### Work to complete
Please repeat each line below exactly, with no images in the copy.

[Page images and extracted text]
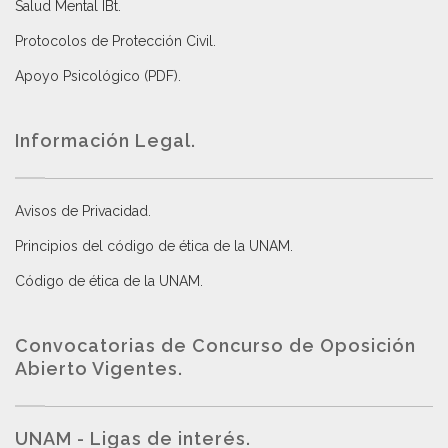
Salud Mental IBt
.
Protocolos de Protección Civil
.
Apoyo Psicológico (PDF)
.
Información Legal.
Avisos de Privacidad
.
Principios del código de ética de la UNAM
.
Código de ética de la UNAM
.
Convocatorias de Concurso de Oposición
Abierto Vigentes
.
UNAM - Ligas de interés.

### Response area
Salud Mental IBt
.
Protocolos de Protección Civil
.
Apoyo Psicológico (PDF)
.
Información Legal.
Avisos de Privacidad
.
Principios del código de ética de la UNAM
.
Código de ética de la UNAM
.
Convocatorias de Concurso de Oposición
Abierto Vigentes
.
UNAM - Ligas de interés.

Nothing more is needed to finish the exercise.